A reunião conjunta das Academias do Brasil e das Ciências de Lisboa resultou de uma idéia a serviço da reflexão em comum. Haverá de ser distinto momento de nossas relações no plano cultural, mas na condição de comunidade ativa e não apenas de contemplação.
Disse em Lisboa, como dizem os caboclos do meu chão nordestino que gosto de começar pelo começo. Falei na Carta de Pero Vaz de Caminha como nossa certidão de nascimento, feita no cartório improvisado das naus e sob a jurisdição de Dom Manuel. Mas a Carta de Pero Vaz de Caminha também é o nosso batismo literário. Pela primeira vez as cores tropicais do Brasil e sua gente são descritas.
Recordando esse documento inaugural, não apenas comemoramos o encontro da civilização portuguesa com os nativos e a terra do Brasil, mas comemoramos mais quinhentos anos de literatura brasileira.
Não alimento a controvérsia se a literatura brasileira começa com Gregório de Matos, com nossos árcades ou com o nosso Romantismo?
Essa é uma discussão acadêmica que fica para outra hora e para quem sabe mais do que eu.
O que não se pode negar é que a Carta registra e narra competentemente a saga de navegadores chegando ao Novo Mundo. E de forma deliciosa, brejeira, até com a graça do toque tropical.
Caminha tem olhos de um prosador que quer ver um paraíso, espécie de admirável mundo novo, naquelas terras de fascínio. Ali está, não apenas como tabelião do Novo Mundo, mas também como cronista literário do sêmen dessa civilização morena que irá construir.
Somos herdeiros não apenas da língua que usamos como intercurso social e idioma oficial do país. Somos herdeiros, junto com a língua, das tradições, usos e costumes, da civilização portuguesa e, bem compreendemos, uma certa voluptas dolendi de sua criação literária. Logo, legatários da rica tradição da literatura portuguesa. Ninguém herda apenas uma língua. Junto, vem toda a cultura de um povo. Chega toda literatura dessa gente sensível, de quem Sophia de Mello Brayner falou assim: “Os que avançam de frente para o mar/E nele enterram como uma aguda faca/Aproa negra dos seus barcos/Vivem de pouco pão e de luar”.

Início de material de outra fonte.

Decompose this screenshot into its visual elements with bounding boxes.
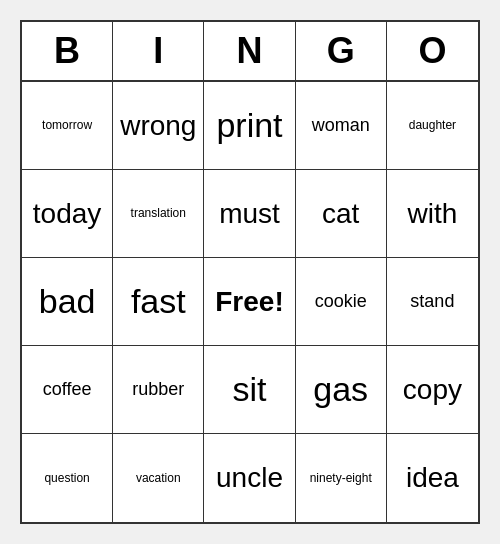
cell-text: vacation xyxy=(136,471,181,485)
bingo-cell: uncle xyxy=(204,434,295,522)
cell-text: Free! xyxy=(215,285,283,319)
cell-text: woman xyxy=(312,115,370,137)
bingo-cell: question xyxy=(22,434,113,522)
bingo-cell: copy xyxy=(387,346,478,434)
cell-text: question xyxy=(44,471,89,485)
bingo-cell: wrong xyxy=(113,82,204,170)
cell-text: today xyxy=(33,197,102,231)
cell-text: with xyxy=(407,197,457,231)
bingo-grid: tomorrowwrongprintwomandaughtertodaytran… xyxy=(22,82,478,522)
cell-text: copy xyxy=(403,373,462,407)
bingo-card: BINGO tomorrowwrongprintwomandaughtertod… xyxy=(20,20,480,524)
cell-text: coffee xyxy=(43,379,92,401)
bingo-cell: tomorrow xyxy=(22,82,113,170)
bingo-cell: sit xyxy=(204,346,295,434)
header-letter-G: G xyxy=(296,22,387,80)
cell-text: ninety-eight xyxy=(310,471,372,485)
bingo-cell: rubber xyxy=(113,346,204,434)
cell-text: stand xyxy=(410,291,454,313)
cell-text: daughter xyxy=(409,118,456,132)
cell-text: cat xyxy=(322,197,359,231)
bingo-cell: idea xyxy=(387,434,478,522)
cell-text: fast xyxy=(131,281,186,322)
bingo-cell: translation xyxy=(113,170,204,258)
bingo-cell: Free! xyxy=(204,258,295,346)
header-letter-I: I xyxy=(113,22,204,80)
bingo-header: BINGO xyxy=(22,22,478,82)
cell-text: translation xyxy=(131,206,186,220)
bingo-cell: daughter xyxy=(387,82,478,170)
bingo-cell: today xyxy=(22,170,113,258)
cell-text: must xyxy=(219,197,280,231)
cell-text: uncle xyxy=(216,461,283,495)
cell-text: sit xyxy=(232,369,266,410)
bingo-cell: woman xyxy=(296,82,387,170)
bingo-cell: fast xyxy=(113,258,204,346)
bingo-cell: stand xyxy=(387,258,478,346)
cell-text: idea xyxy=(406,461,459,495)
header-letter-O: O xyxy=(387,22,478,80)
bingo-cell: must xyxy=(204,170,295,258)
bingo-cell: cat xyxy=(296,170,387,258)
header-letter-N: N xyxy=(204,22,295,80)
bingo-cell: with xyxy=(387,170,478,258)
cell-text: gas xyxy=(313,369,368,410)
cell-text: tomorrow xyxy=(42,118,92,132)
cell-text: wrong xyxy=(120,109,196,143)
bingo-cell: gas xyxy=(296,346,387,434)
bingo-cell: vacation xyxy=(113,434,204,522)
bingo-cell: coffee xyxy=(22,346,113,434)
bingo-cell: print xyxy=(204,82,295,170)
cell-text: bad xyxy=(39,281,96,322)
cell-text: cookie xyxy=(315,291,367,313)
bingo-cell: ninety-eight xyxy=(296,434,387,522)
bingo-cell: bad xyxy=(22,258,113,346)
header-letter-B: B xyxy=(22,22,113,80)
bingo-cell: cookie xyxy=(296,258,387,346)
cell-text: print xyxy=(216,105,282,146)
cell-text: rubber xyxy=(132,379,184,401)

Irmanado na língua e na cultura, o Brasil conseguiu, é claro, criar sua independência política, cultural e literária. Mas, mesmo que as expressões literárias de hoje entre Brasil e Portugal mostrem diferenças no trato da mesma língua, como poliglotas em português, esculpimos, na talha do tempo, a perenidade das criações estilísticas feitas com o mesmo instrumento: nosso idioma comum. Já ensinou Agustina Bessa-Luís que “só as lágrimas e o riso não têm sotaque”. Alexandre Melo, notável crítico de arte, e homem de letras, defendeu em situação assemelhada, que essa postura é bem distinta daqueles antolhos do que chamou localismo, a posição absurda de quem ignora as inconveniências do isolacionismo.